My modified E100 has been logging weak TP's since June 29, but
it has
very fanatical sensitivity and selectivity improvements, so it's
not fair to
compare it to a stock Ultralight. During this trip to Grayland, it
received
North Korea-657, China-1593 and a presumed Taiwan-738, which would
be its 22nd
TP catch. Developed here in Washington state together with John
Bryant and
Guy Atkins, this extremely effective E100 will be the subject of some
upcoming technical DIY articles, so that everybody can have one of
these "secret DX
weapons."

The tiny analog Sony SRF-S84 was also a blast to use, managing
to log
its first TP with a reception of JOUB-774. When properly aligned
(for free, by
me), this ridiculously small Ultralight has performance that can
make even a
paltry propagation morning seem like an absolute blast.
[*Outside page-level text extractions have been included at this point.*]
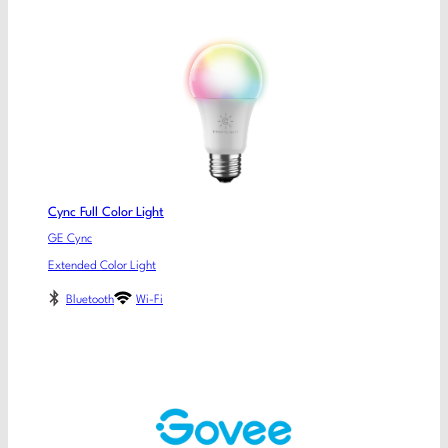
Cync Full Color Light
GE Cync
Extended Color Light
Bluetooth
Wi-Fi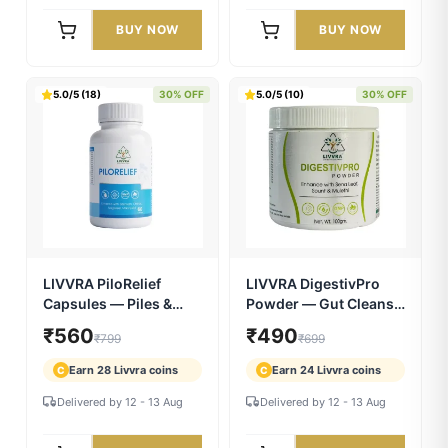
LIVVRA MenPower 10X
LIVVRA A2 Desi Ghee |
| Ayurvedic Men's
Bilona Crafted | 100%
Vitality Capsules | 14+
Pure A2 Cow Ghee
₹2,549
₹2,199
₹2,999
₹2,999
Powerful Herbs
Earn 127 Livvra coins
Earn 109 Livvra coins
C
C
Delivered by 12 - 13 Aug
Delivered by 12 - 13 Aug
BUY NOW
BUY NOW
5.0/5 (18)
30% OFF
5.0/5 (10)
30% OFF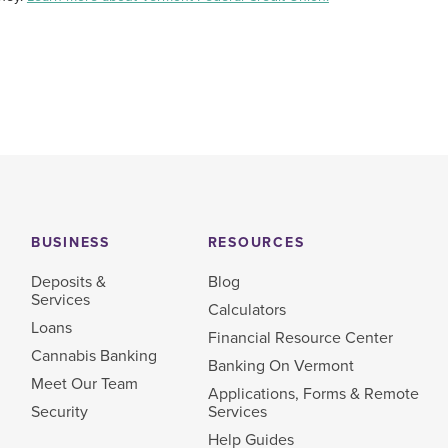
BUSINESS
RESOURCES
Deposits &
Blog
Services
Calculators
Loans
Financial Resource Center
Cannabis Banking
Banking On Vermont
Meet Our Team
Applications, Forms & Remote
Security
Services
Help Guides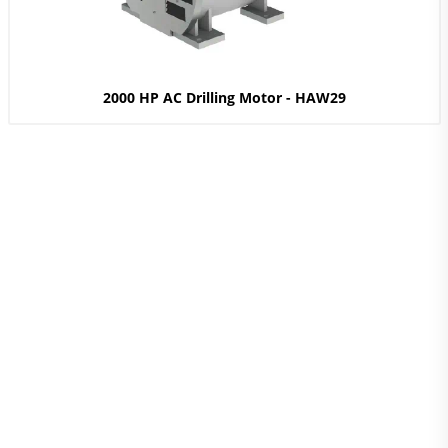
2000 HP AC Drilling Motor - HAW29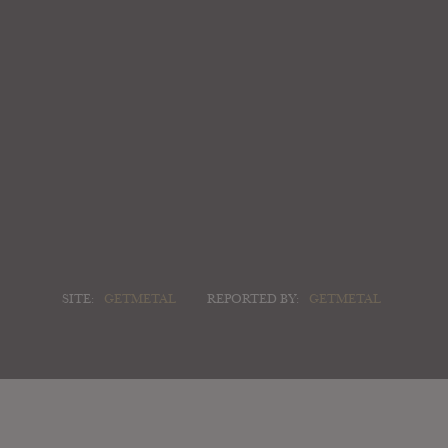
SITE:
GETMETAL
REPORTED BY:
GETMETAL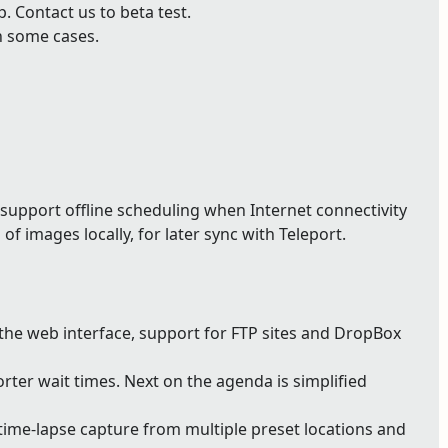
 Contact us to beta test.
n some cases.
support offline scheduling when Internet connectivity
of images locally, for later sync with Teleport.
 the web interface, support for FTP sites and DropBox
ter wait times. Next on the agenda is simplified
ime-lapse capture from multiple preset locations and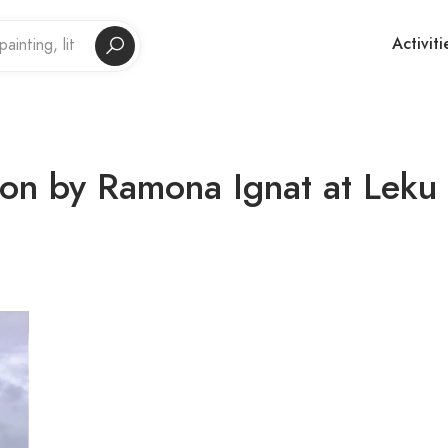
Activiti
ion by Ramona Ignat at Leku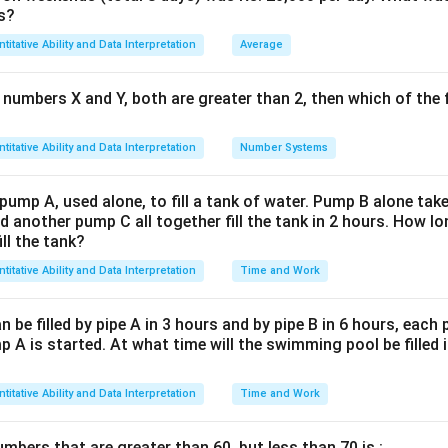
\%} = 5
s?
5
6,30,000 = x \times \left(1 + \f
(
)
6
,
30
,
000
=
×
1
+
x
titative Ability and Data Interpretation
Average
100
6
,
30
,
000
=
6,30,000 = x \times 1.05
×
1.05
x
 numbers X and Y, both are greater than 2, then which of the
titative Ability and Data Interpretation
Number Systems
6
,
30
,
000
x = \frac{6,30,000}{1.05} = 6,0
=
=
6
,
00
,
000
x
1.05
 pump A, used alone, to fill a tank of water. Pump B alone takes
d for ₹5,00,000, calculate the profit or loss percent using:
d another pump C all together fill the tank in 2 hours. How 
ill the tank?
Profit/Loss
\text{Profit/Loss} = \text{SP}
=
SP
−
CP
titative Ability and Data Interpretation
Time and Work
Profit/Loss
=
5
,
00
,
000
−
\text{Profit/Loss} = 5,00,000 - 
6
,
00
,
000
=
−
1
,
00
,
000
be filled by pipe A in 3 hours and by pipe B in 6 hours, each
oss of ₹1,00,000. Now, find the percentage loss:
 A is started. At what time will the swimming pool be filled 
Loss
\text{Loss \%} = \left( \frac{\
(
)
Loss %
=
×
100
CP
titative Ability and Data Interpretation
Time and Work
1
,
00
,
000
\text{Loss \%} = \left( \frac{1
(
)
Loss %
=
×
100
=
16.67%
6
,
00
,
000
bers that are greater than 60, but less than 70 is :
If any of you feel like AM-DXing is not as much fun as it was
before,
just take a few top-rated Ultralights to an ocean beach... and
you'll be
shocked and thrilled along with the rest of us.

73, Gary


starship20012001 <starship_2001@...>
 

There must be QC issues for the E-10s and E-100s. My e-10 (e-ten)
performs above average and had excellant sensativity on MW. In fact it
does something other radios wont do. It allows MW DX without shutting
of power at the main in this noisy QHT. It also allows access to
jammed 1st ajacents o IBOC staitons with its excellant nulling abilty
and low MW noise floor. It has performed better then the Kaito 1103 on
MW. This one must be above average on QC. My eton e-100 perform aabout
average very sensative on high end of MW band with high noise floor
not bad on he lower end. As far as the DT-400 (yellow one) i was
thinking about it but i really don't need to "collect" any more
radios. I push them aside as new ones arrive like the srf-59 is
obsolete to me.
--- In ultralightdx@..., "Dennis Gibson" <wb6tnb@...>
wrote:

My DT-400W arrived yesterday. Wow! The MW sensitivity is indeed
fantastic throughout the entire band. I'm a little disappointed with
the selectivity but I don't have anything similar to compare it to
(except a Sangean DT-110, which is on the turkey list and rightfully
so) so maybe I'm expecting too much. I have five locals within seven
miles (three are only a little over one mile away) but none are more
than 1 KW at night.

I can walk to the beach but I don't know anybody in California
looking
for TP's so I don't know if hearing any from here (Santa Barbara) is
even feasible. I'd like suggestions on which frequencies I'd be the
most likely to find TP's on.

Are a stock DT-400W and a stock E100 even in the same league or fair
to compare to each other? I'm still thinking about getting one but
I'm
hesitant because the MW on my E10 isn't that great. It was
refurbished
so maybe that's why it was returned but it isn't aligned properly.
Gary has offered to have a look at it so maybe I'll let him. I guess
if I want an E100 I'd better get it while the single conversion type
is still available.

What type of batteries are you guys using? A friend says his SRF-59
isn't great with NiMH's but is really great with alkalines. I use
NiMH's in radios that charge them internally (Kaito KA1103 and E10)
and alkalines in everything else. Maybe my E10 would work better with
alkalines.

Thanks again to Gary for all of his hard work and imagination.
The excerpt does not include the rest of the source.